REQUIREMENT ->
Every record below should be printed exactly, except for the pictures.

THE RECORDS START

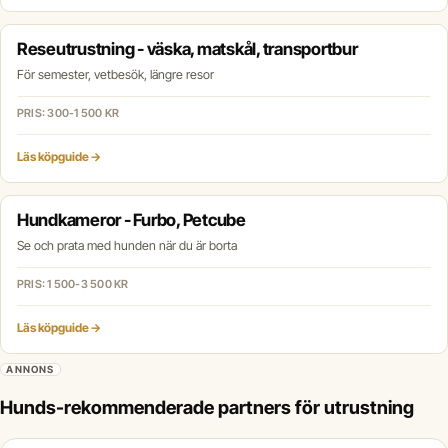
Reseutrustning - väska, matskål, transportbur
För semester, vetbesök, längre resor
PRIS: 300-1 500 KR
Läs köpguide →
Hundkameror - Furbo, Petcube
Se och prata med hunden när du är borta
PRIS: 1 500-3 500 KR
Läs köpguide →
ANNONS
Hunds-rekommenderade partners för utrustning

THE RECORDS END

RESPONSE TO THE EXERCISE ->
Reseutrustning - väska, matskål, transportbur
För semester, vetbesök, längre resor
PRIS: 300-1 500 KR
Läs köpguide →
Hundkameror - Furbo, Petcube
Se och prata med hunden när du är borta
PRIS: 1 500-3 500 KR
Läs köpguide →
ANNONS
Hunds-rekommenderade partners för utrustning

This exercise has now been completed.